Chapter 8 · The Human's Irreducible Job

Once machines take stages 1 and 2 and an AI reviewer takes stage 1.5, what is left for the human? A job that has shrunk but has not disappeared, and has in fact become more important.

8.1 Judgment

"This code is correct." That sentence means two things. (1) The code behaves per the spec — this, machines verify. (2) The spec itself is right — this, only a human can do.

An agent does what the ticket told it to. If the ticket is wrong, it implements the wrong thing perfectly. "Is this ticket even the right problem to solve" — machines do not ask that.

8.2 Architecture

Even when individual functions are correct, the system structure can be wrong. Whether this abstraction will hold up six months from now, whether this boundary is drawn in the right place, whether this dependency direction is healthy — these are questions pattern matching cannot answer. It is the work of imagining the future of the whole codebase, and that is a human's work.

8.3 "Does This Make Sense"

The most irreducible job is the simplest question: does this make sense.

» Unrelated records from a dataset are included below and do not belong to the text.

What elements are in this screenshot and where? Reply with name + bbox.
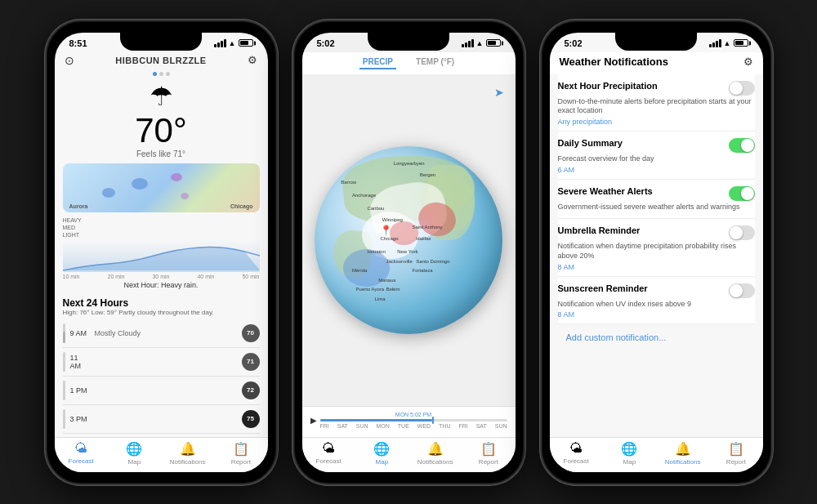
signal-bar-3	[221, 41, 223, 47]
battery-fill-2	[488, 41, 497, 45]
city-winnipeg: Winnipeg	[382, 217, 403, 222]
hourly-temp-1pm: 72	[242, 381, 260, 399]
notif-item-header-daily: Daily Summary	[558, 138, 755, 153]
notif-sub-next-hour[interactable]: Any precipitation	[558, 118, 755, 126]
nav-notifications-2[interactable]: 🔔 Notifications	[408, 441, 462, 466]
hourly-bar-fill	[63, 332, 65, 343]
mini-map[interactable]: Aurora Chicago	[63, 163, 260, 212]
toggle-umbrella[interactable]	[729, 225, 755, 240]
precip-chart-svg	[63, 239, 260, 272]
settings-icon[interactable]: ⚙	[248, 54, 257, 66]
search-icon[interactable]: ⊙	[65, 54, 74, 67]
city-longyearbyen: Longyearbyen	[394, 161, 425, 166]
location-pin: 📍	[380, 225, 392, 236]
globe-container[interactable]: ➤ 📍 Longyearbyen	[302, 74, 516, 406]
precip-heavy: HEAVY	[63, 217, 260, 223]
precip-chart	[63, 239, 260, 272]
signal-bar-2	[217, 42, 220, 47]
hourly-time-3pm: 3 PM	[70, 415, 90, 423]
timeline-track-container: MON 5:02 PM FRI SAT SUN MON TUE WED	[320, 412, 507, 429]
add-custom-notification[interactable]: Add custom notification...	[558, 324, 755, 350]
city-bergen: Bergen	[420, 172, 435, 177]
notif-item-next-hour: Next Hour Precipitation Down-to-the-minu…	[558, 74, 755, 132]
toggle-next-hour[interactable]	[729, 81, 755, 96]
phone-forecast: 8:51 ▲ ⊙ HIBBCUN BLRZZLE	[45, 20, 278, 485]
notif-sub-sunscreen[interactable]: 8 AM	[558, 310, 755, 319]
time-20: 20 min	[107, 274, 124, 279]
tab-temp[interactable]: TEMP (°F)	[413, 56, 458, 69]
notif-sub-umbrella[interactable]: 8 AM	[558, 263, 755, 271]
nav-map-1[interactable]: 🌐 Map	[108, 441, 161, 466]
hourly-left: 1 PM	[63, 381, 95, 400]
forecast-screen: 8:51 ▲ ⊙ HIBBCUN BLRZZLE	[55, 33, 268, 472]
map-dot	[171, 173, 182, 181]
report-nav-icon: 📋	[233, 441, 249, 457]
toggle-severe[interactable]	[729, 186, 755, 201]
bottom-nav-2: 🌤 Forecast 🌐 Map 🔔 Notifications 📋 Repor…	[302, 437, 516, 472]
hourly-time-9am: 9 AM	[70, 329, 90, 337]
play-button[interactable]: ▶	[310, 416, 317, 425]
signal-bar-2	[712, 42, 715, 47]
timeline-bar: ▶ MON 5:02 PM FRI SAT SUN MON TUE	[302, 406, 516, 437]
phone-map: 5:02 ▲ PRECIP TEMP (°F)	[292, 20, 525, 485]
tab-precip[interactable]: PRECIP	[359, 56, 396, 69]
hourly-temp-11am: 71	[242, 353, 260, 371]
notif-sub-daily[interactable]: 6 AM	[558, 166, 755, 174]
hourly-item-3pm: 3 PM 75	[63, 405, 260, 434]
toggle-knob-daily	[741, 139, 754, 152]
nav-notifications-1[interactable]: 🔔 Notifications	[161, 441, 214, 466]
hourly-item-1pm: 1 PM 72	[63, 377, 260, 405]
map-label-chicago: Chicago	[230, 203, 253, 209]
wifi-icon: ▲	[229, 39, 236, 47]
nav-map-2[interactable]: 🌐 Map	[355, 441, 408, 466]
city-fortaleza: Fortaleza	[413, 268, 433, 273]
nav-report-3[interactable]: 📋 Report	[709, 441, 762, 466]
toggle-daily[interactable]	[729, 138, 755, 153]
map-dot	[132, 178, 148, 190]
day-fri2: FRI	[458, 423, 467, 429]
city-jacksonville: Jacksonville	[386, 259, 412, 264]
toggle-knob-sunscreen	[730, 284, 743, 297]
map-tabs: PRECIP TEMP (°F)	[302, 52, 516, 74]
notifications-nav-icon: 🔔	[180, 441, 196, 457]
forecast-header: ⊙ HIBBCUN BLRZZLE ⚙	[55, 52, 268, 70]
notifications-nav-icon-2: 🔔	[427, 441, 444, 457]
feels-like: Feels like 71°	[136, 149, 185, 158]
nav-notifications-3[interactable]: 🔔 Notifications	[656, 441, 709, 466]
map-dot	[102, 188, 115, 198]
precip-time-labels: 10 min 20 min 30 min 40 min 50 min	[63, 274, 260, 279]
nav-map-3[interactable]: 🌐 Map	[603, 441, 656, 466]
wifi-icon-3: ▲	[724, 39, 731, 47]
timeline-track[interactable]	[320, 419, 507, 421]
notif-desc-sunscreen: Notification when UV index rises above 9	[558, 300, 755, 310]
city-chicago: Chicago	[381, 236, 399, 241]
forecast-nav-label-2: Forecast	[316, 457, 342, 465]
hourly-bar-bg	[63, 352, 65, 372]
nav-report-2[interactable]: 📋 Report	[462, 441, 515, 466]
nav-report-1[interactable]: 📋 Report	[214, 441, 267, 466]
battery-fill-3	[735, 41, 744, 45]
signal-icon-3	[709, 39, 721, 47]
hourly-list: 9 AM Mostly Cloudy 70 11 AM 71	[55, 316, 268, 437]
hourly-time-1pm: 1 PM	[70, 386, 90, 395]
signal-bar-4	[719, 39, 721, 47]
status-time-1: 8:51	[69, 38, 87, 48]
notifications-settings-icon[interactable]: ⚙	[743, 56, 753, 68]
location-label: HIBBCUN BLRZZLE	[115, 56, 206, 65]
notifications-nav-label-3: Notifications	[665, 458, 701, 466]
nav-forecast-3[interactable]: 🌤 Forecast	[550, 441, 603, 466]
day-fri: FRI	[320, 423, 329, 429]
precip-area	[63, 247, 260, 270]
status-icons-1: ▲	[214, 39, 253, 47]
notif-title-umbrella: Umbrella Reminder	[558, 225, 641, 235]
notif-desc-daily: Forecast overview for the day	[558, 154, 755, 164]
hourly-temp-9am: 70	[242, 324, 260, 342]
notifications-header: Weather Notifications ⚙	[550, 52, 763, 74]
toggle-sunscreen[interactable]	[729, 283, 755, 298]
nav-forecast-1[interactable]: 🌤 Forecast	[55, 441, 108, 466]
city-saint-anthony: Saint Anthony	[413, 225, 443, 230]
forecast-nav-icon: 🌤	[74, 441, 87, 456]
forecast-nav-icon-2: 🌤	[322, 441, 335, 456]
location-arrow-icon: ➤	[494, 86, 504, 99]
nav-forecast-2[interactable]: 🌤 Forecast	[302, 441, 355, 466]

The agent brought back perfectly functioning, type-correct, test-passing code — and the feature should perhaps never have been built in the first place. There may have been a simpler solution, or the problem should have been defined differently. Machines verify the "how" but the "why" and the "really?" are the human's.

8.4 Accountability

Finally, the person who presses the merge button is the owner of that code. "An AI wrote it" is not an excuse in front of a production outage. The essence of the verification discipline is here — whatever the tool generated, the decision to let it into the codebase is the human's, and that decision carries accountability.

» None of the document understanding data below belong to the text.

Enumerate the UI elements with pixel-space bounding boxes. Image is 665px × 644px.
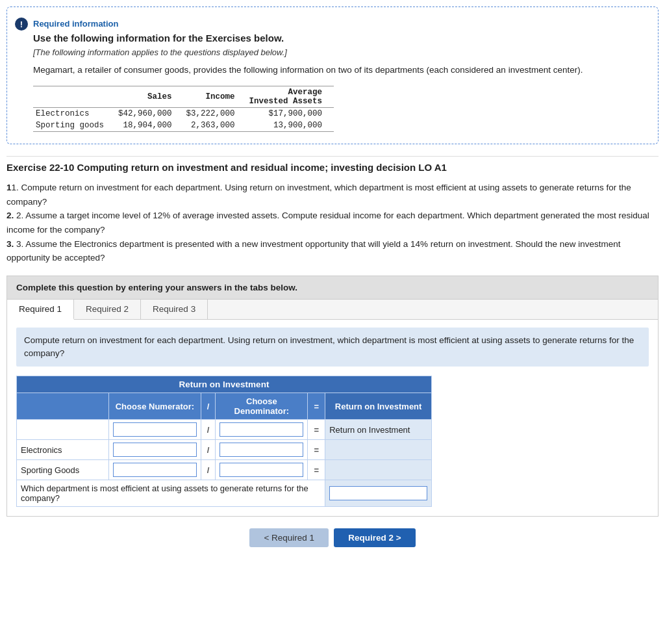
tab-required1[interactable]: Required 1 <box>7 300 74 320</box>
tabs-container: Required 1 Required 2 Required 3 Compute… <box>6 300 659 517</box>
main-heading: Use the following information for the Ex… <box>33 32 644 44</box>
denominator-input-1[interactable] <box>220 422 303 437</box>
slash-3: / <box>201 460 216 480</box>
denominator-input-cell-2[interactable] <box>216 440 308 460</box>
col-header-sales: Sales <box>116 86 184 108</box>
instruction-bar: Complete this question by entering your … <box>6 276 659 300</box>
exercise-part3: 3. 3. Assume the Electronics department … <box>6 237 659 265</box>
row-label-electronics: Electronics <box>17 440 109 460</box>
roi-table-container: Return on Investment Choose Numerator: /… <box>16 376 432 507</box>
row-assets: 13,900,000 <box>247 120 334 132</box>
roi-title: Return on Investment <box>17 376 432 393</box>
bottom-question: Which department is most efficient at us… <box>17 480 325 507</box>
col-h-result: Return on Investment <box>325 393 432 420</box>
roi-row-sporting: Sporting Goods / = <box>17 460 432 480</box>
equals-2: = <box>308 440 325 460</box>
denominator-input-3[interactable] <box>220 463 303 477</box>
numerator-input-cell-2[interactable] <box>108 440 201 460</box>
col-header-income: Income <box>184 86 247 108</box>
italic-note: [The following information applies to th… <box>33 47 644 57</box>
denominator-input-cell-1[interactable] <box>216 420 308 440</box>
col-h-numerator: Choose Numerator: <box>108 393 201 420</box>
col-h-label <box>17 393 109 420</box>
table-row: Sporting goods 18,904,000 2,363,000 13,9… <box>33 120 334 132</box>
numerator-input-cell-3[interactable] <box>108 460 201 480</box>
col-h-slash: / <box>201 393 216 420</box>
exercise-part2: 2. 2. Assume a target income level of 12… <box>6 209 659 237</box>
denominator-input-2[interactable] <box>220 443 303 457</box>
info-box: ! Required information Use the following… <box>6 6 659 144</box>
row-income: $3,222,000 <box>184 108 247 120</box>
tab-description: Compute return on investment for each de… <box>16 328 649 367</box>
row-income: 2,363,000 <box>184 120 247 132</box>
row-label: Sporting goods <box>33 120 116 132</box>
denominator-input-cell-3[interactable] <box>216 460 308 480</box>
slash-2: / <box>201 440 216 460</box>
description-text: Megamart, a retailer of consumer goods, … <box>33 64 644 77</box>
row-label-blank <box>17 420 109 440</box>
roi-title-row: Return on Investment <box>17 376 432 393</box>
roi-row-bottom: Which department is most efficient at us… <box>17 480 432 507</box>
next-button[interactable]: Required 2 > <box>334 528 415 547</box>
result-cell-1: Return on Investment <box>325 420 432 440</box>
prev-button[interactable]: < Required 1 <box>249 528 329 547</box>
col-header-assets: AverageInvested Assets <box>247 86 334 108</box>
numerator-input-3[interactable] <box>113 463 197 477</box>
roi-table: Return on Investment Choose Numerator: /… <box>16 376 432 507</box>
col-h-denominator: Choose Denominator: <box>216 393 308 420</box>
row-sales: $42,960,000 <box>116 108 184 120</box>
bottom-result[interactable] <box>325 480 432 507</box>
result-cell-3 <box>325 460 432 480</box>
info-table: Sales Income AverageInvested Assets Elec… <box>33 86 334 132</box>
roi-row-electronics: Electronics / = <box>17 440 432 460</box>
slash-1: / <box>201 420 216 440</box>
row-label-sporting: Sporting Goods <box>17 460 109 480</box>
required-label: Required information <box>33 19 644 29</box>
exercise-text: 11. Compute return on investment for eac… <box>6 181 659 265</box>
roi-header-row: Choose Numerator: / Choose Denominator: … <box>17 393 432 420</box>
numerator-input-cell-1[interactable] <box>108 420 201 440</box>
row-assets: $17,900,000 <box>247 108 334 120</box>
exercise-heading: Exercise 22-10 Computing return on inves… <box>6 156 659 173</box>
tab-required2[interactable]: Required 2 <box>74 300 141 319</box>
col-h-equals: = <box>308 393 325 420</box>
alert-icon: ! <box>15 18 28 31</box>
nav-buttons: < Required 1 Required 2 > <box>6 528 659 547</box>
numerator-input-2[interactable] <box>113 443 197 457</box>
tab-required3[interactable]: Required 3 <box>141 300 208 319</box>
col-header-center <box>33 86 116 108</box>
bottom-answer-input[interactable] <box>329 486 427 500</box>
table-row: Electronics $42,960,000 $3,222,000 $17,9… <box>33 108 334 120</box>
row-sales: 18,904,000 <box>116 120 184 132</box>
equals-1: = <box>308 420 325 440</box>
result-cell-2 <box>325 440 432 460</box>
numerator-input-1[interactable] <box>113 422 197 437</box>
tabs-row: Required 1 Required 2 Required 3 <box>7 300 658 320</box>
tab1-content: Compute return on investment for each de… <box>7 320 658 517</box>
row-label: Electronics <box>33 108 116 120</box>
roi-row-header: / = Return on Investment <box>17 420 432 440</box>
equals-3: = <box>308 460 325 480</box>
exercise-part1: 11. Compute return on investment for eac… <box>6 181 659 209</box>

The human's job did not shrink — it concentrated. The typing is gone; only the judgment remains.


Epilogue — Verification Is the New Core Competency

In an era when the cost of producing code approaches zero, the competitive edge is not "how fast you generate" but "how reliably you verify." Generation became a commodity; verification became scarce.

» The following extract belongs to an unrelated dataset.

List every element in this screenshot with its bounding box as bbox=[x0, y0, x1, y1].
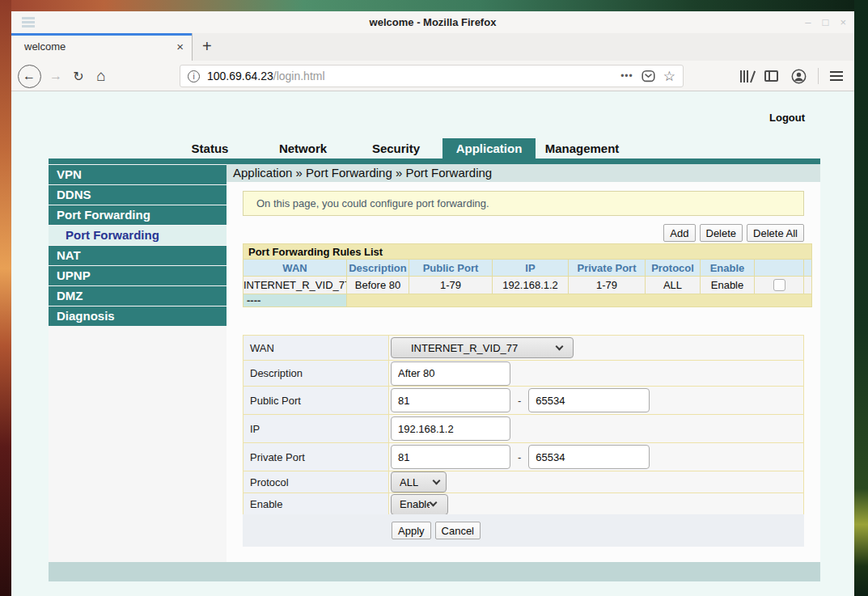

The one-line conclusion of this article: AI code review is not a social act but a verification discipline. Set suspicion as the default, leave what machines can catch to machines, and concentrate human attention on what machines cannot see in principle — judgment, architecture, "does this make sense."

AI Code Review Checklist

  1. Types first — a PR that does not pass typecheck and build is not worth a human's eyes
  2. Verify the tests — deliberately break the tests the AI wrote to confirm whether they are fake
  3. Cross-check the ticket — see whether the diff satisfies the acceptance criteria line by line
  4. Scope creep — see whether "while I'm at it" changes are mixed in
  5. Check boundaries — ask "what if this fails?" of every external call
  6. Trace security — finger on the screen, trace data flow along the trust boundary
  7. Filter slop — ask "what breaks if I delete this line"
  8. Generator != verifier — separate the AI reviewer from the agent that generated the code
  9. Diff size — split large PRs. Reviewability is inversely proportional to size
  10. Final judgment is the human's — the person who presses merge is the owner

Anti-Patterns to Avoid

  • Trusting the surface — switching off suspicion because the code looks smooth
  • Skipping types — having a human read a PR with type errors first
  • Blind faith in tests — mistaking "tests pass" for "verified"
  • Self-grading — having the generating agent review its own code
  • AI leniency — passing AI code more loosely than human code
  • Accepting giant diffs — approving an 800-line PR without reading it to the end
  • Dodging accountability — using "an AI wrote it" as an excuse for an outage

Next-Post Teaser

The next article is "A Testing Strategy for the AI Era — How to Make Agent-Written Tests Trustworthy." This article said "the tests the AI wrote are themselves subject to verification" — so then, how should trustworthy tests be designed? It covers how to pin down the spec first, how to verify tests with mutation testing, and when to leave tests to an agent and when not to.

In a world where generation became free, the most expensive skill is the verifying eye that knows how to say "no." That eye is engineering itself.